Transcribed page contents
● ● ●

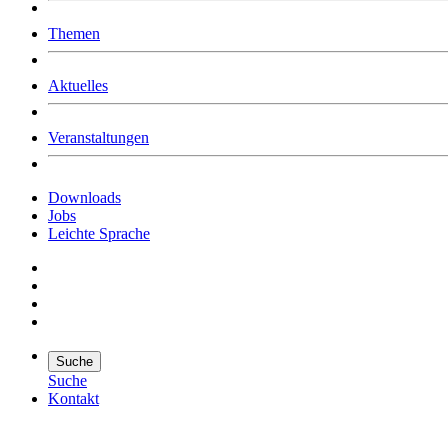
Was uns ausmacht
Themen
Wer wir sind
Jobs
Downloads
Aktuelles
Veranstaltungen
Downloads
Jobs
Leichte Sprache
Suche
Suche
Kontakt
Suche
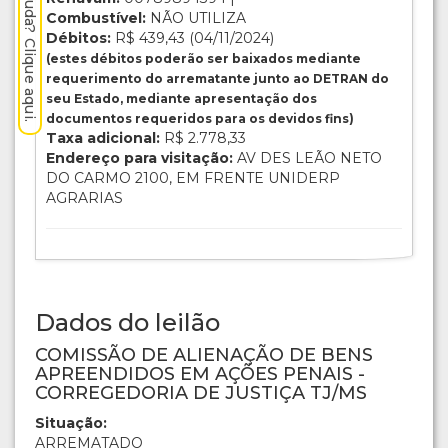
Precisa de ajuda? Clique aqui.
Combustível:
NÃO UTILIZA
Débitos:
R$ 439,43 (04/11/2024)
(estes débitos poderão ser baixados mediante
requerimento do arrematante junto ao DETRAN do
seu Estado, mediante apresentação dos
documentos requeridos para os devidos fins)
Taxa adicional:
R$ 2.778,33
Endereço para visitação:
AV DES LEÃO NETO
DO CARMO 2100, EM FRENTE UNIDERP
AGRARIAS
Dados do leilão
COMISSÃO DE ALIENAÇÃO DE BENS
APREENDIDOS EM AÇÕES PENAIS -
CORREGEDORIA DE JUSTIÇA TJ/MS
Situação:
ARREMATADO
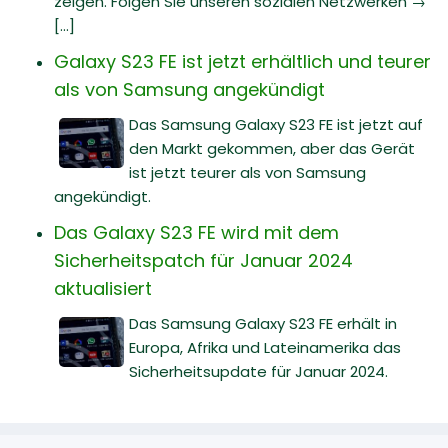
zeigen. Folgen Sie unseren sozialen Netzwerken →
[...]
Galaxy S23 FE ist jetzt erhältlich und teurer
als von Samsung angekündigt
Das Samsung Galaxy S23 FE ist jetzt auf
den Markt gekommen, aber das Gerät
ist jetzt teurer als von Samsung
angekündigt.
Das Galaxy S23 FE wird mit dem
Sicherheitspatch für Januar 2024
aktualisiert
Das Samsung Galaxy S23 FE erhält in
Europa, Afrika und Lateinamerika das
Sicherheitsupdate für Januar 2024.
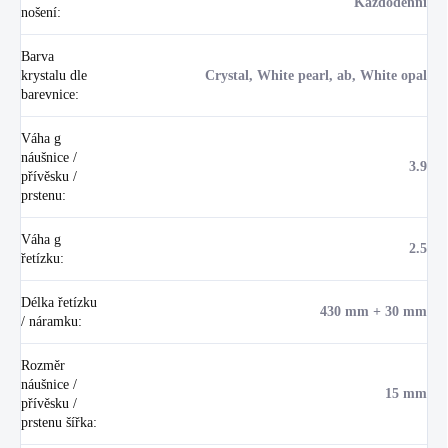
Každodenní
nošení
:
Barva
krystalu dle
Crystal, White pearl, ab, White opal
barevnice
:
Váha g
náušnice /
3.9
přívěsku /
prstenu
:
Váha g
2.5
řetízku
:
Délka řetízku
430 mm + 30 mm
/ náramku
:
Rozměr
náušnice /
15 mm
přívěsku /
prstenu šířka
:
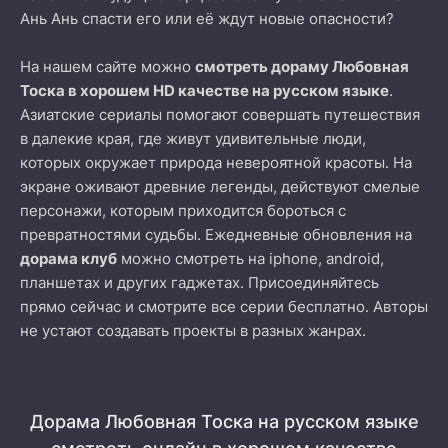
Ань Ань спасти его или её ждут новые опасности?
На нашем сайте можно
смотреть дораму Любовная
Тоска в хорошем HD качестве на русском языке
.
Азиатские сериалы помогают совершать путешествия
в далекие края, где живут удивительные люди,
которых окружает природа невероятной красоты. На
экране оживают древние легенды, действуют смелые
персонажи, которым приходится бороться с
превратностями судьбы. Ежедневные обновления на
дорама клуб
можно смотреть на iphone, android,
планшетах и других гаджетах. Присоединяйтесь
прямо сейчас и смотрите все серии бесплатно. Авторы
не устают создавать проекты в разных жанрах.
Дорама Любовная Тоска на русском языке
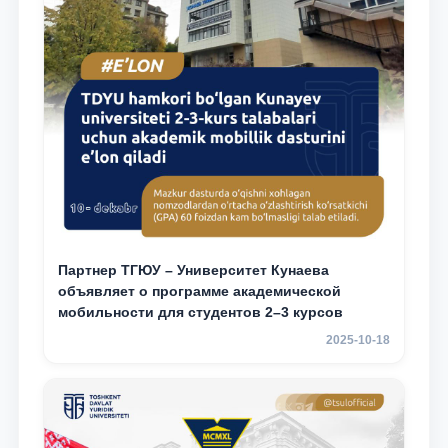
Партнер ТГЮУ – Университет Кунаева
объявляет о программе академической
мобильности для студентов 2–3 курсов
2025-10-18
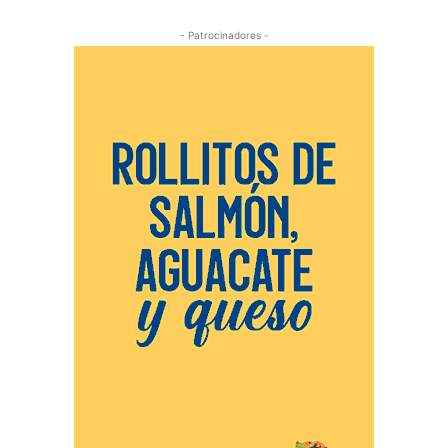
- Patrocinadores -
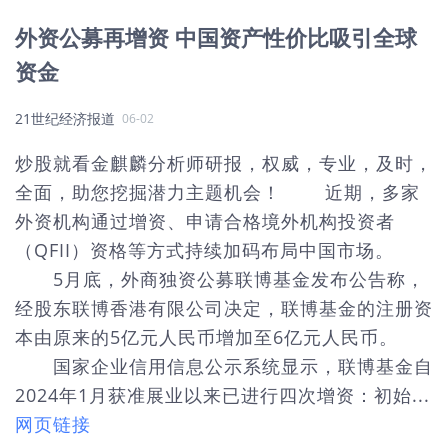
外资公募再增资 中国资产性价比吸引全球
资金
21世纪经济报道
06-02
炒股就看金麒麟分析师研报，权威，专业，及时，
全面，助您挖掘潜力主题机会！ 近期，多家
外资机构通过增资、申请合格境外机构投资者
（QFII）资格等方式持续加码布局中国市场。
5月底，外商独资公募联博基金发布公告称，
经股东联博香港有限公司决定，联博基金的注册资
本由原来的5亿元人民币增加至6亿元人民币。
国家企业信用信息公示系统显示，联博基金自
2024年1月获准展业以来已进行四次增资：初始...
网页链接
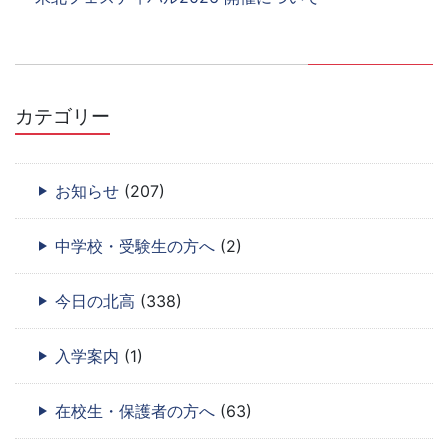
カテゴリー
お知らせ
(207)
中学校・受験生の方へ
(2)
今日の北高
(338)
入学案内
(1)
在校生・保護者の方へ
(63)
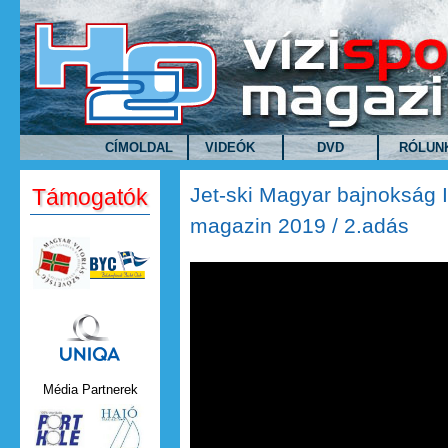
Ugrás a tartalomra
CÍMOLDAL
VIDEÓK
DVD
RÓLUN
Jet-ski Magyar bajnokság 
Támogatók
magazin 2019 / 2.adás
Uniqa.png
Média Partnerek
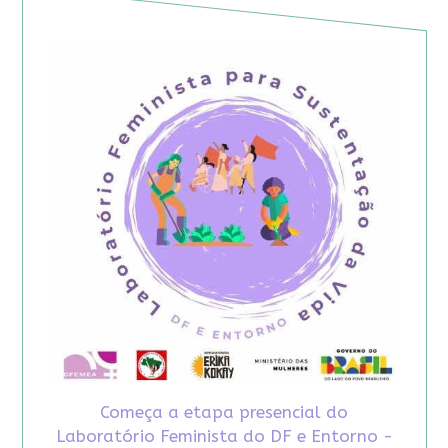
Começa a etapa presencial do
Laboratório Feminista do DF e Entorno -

● ● ●

Exclude all images and restate the records above word for word.

Was uns ausmacht
Themen
Wer wir sind
Jobs
Downloads
Aktuelles
Veranstaltungen
Downloads
Jobs
Leichte Sprache
Suche
Suche
Kontakt
Suche
Precisa de ajuda? Clique aqui.
Combustível:
NÃO UTILIZA
Débitos:
R$ 439,43 (04/11/2024)
(estes débitos poderão ser baixados mediante
requerimento do arrematante junto ao DETRAN do
seu Estado, mediante apresentação dos
documentos requeridos para os devidos fins)
Taxa adicional:
R$ 2.778,33
Endereço para visitação:
AV DES LEÃO NETO
DO CARMO 2100, EM FRENTE UNIDERP
AGRARIAS
Dados do leilão
COMISSÃO DE ALIENAÇÃO DE BENS
APREENDIDOS EM AÇÕES PENAIS -
CORREGEDORIA DE JUSTIÇA TJ/MS
Situação:
ARREMATADO
zeigen. Folgen Sie unseren sozialen Netzwerken →
[...]
Galaxy S23 FE ist jetzt erhältlich und teurer
als von Samsung angekündigt
Das Samsung Galaxy S23 FE ist jetzt auf
den Markt gekommen, aber das Gerät
ist jetzt teurer als von Samsung
angekündigt.
Das Galaxy S23 FE wird mit dem
Sicherheitspatch für Januar 2024
aktualisiert
Das Samsung Galaxy S23 FE erhält in
Europa, Afrika und Lateinamerika das
Sicherheitsupdate für Januar 2024.
Každodenní
nošení
:
Barva
krystalu dle
Crystal, White pearl, ab, White opal
barevnice
:
Váha g
náušnice /
3.9
přívěsku /
prstenu
:
Váha g
2.5
řetízku
:
Délka řetízku
430 mm + 30 mm
/ náramku
:
Rozměr
náušnice /
15 mm
přívěsku /
prstenu šířka
:
Ань Ань спасти его или её ждут новые опасности?
На нашем сайте можно
смотреть дораму Любовная
Тоска в хорошем HD качестве на русском языке
.
Азиатские сериалы помогают совершать путешествия
в далекие края, где живут удивительные люди,
которых окружает природа невероятной красоты. На
экране оживают древние легенды, действуют смелые
персонажи, которым приходится бороться с
превратностями судьбы. Ежедневные обновления на
дорама клуб
можно смотреть на iphone, android,
планшетах и других гаджетах. Присоединяйтесь
прямо сейчас и смотрите все серии бесплатно. Авторы
не устают создавать проекты в разных жанрах.
Дорама Любовная Тоска на русском языке
Партнер ТГЮУ – Университет Кунаева
объявляет о программе академической
мобильности для студентов 2–3 курсов
2025-10-18
- Patrocinadores -
外资公募再增资 中国资产性价比吸引全球
资金
21世纪经济报道
06-02
炒股就看金麒麟分析师研报，权威，专业，及时，
全面，助您挖掘潜力主题机会！ 近期，多家
外资机构通过增资、申请合格境外机构投资者
（QFII）资格等方式持续加码布局中国市场。
5月底，外商独资公募联博基金发布公告称，
经股东联博香港有限公司决定，联博基金的注册资
本由原来的5亿元人民币增加至6亿元人民币。
国家企业信用信息公示系统显示，联博基金自
2024年1月获准展业以来已进行四次增资：初始...
网页链接
カテゴリー
お知らせ
(207)
中学校・受験生の方へ
(2)
今日の北高
(338)
入学案内
(1)
在校生・保護者の方へ
(63)
Ugrás a tartalomra
CÍMOLDAL
VIDEÓK
DVD
RÓLUN
Jet-ski Magyar bajnokság 
Támogatók
magazin 2019 / 2.adás
Uniqa.png
Média Partnerek
Começa a etapa presencial do
Laboratório Feminista do DF e Entorno -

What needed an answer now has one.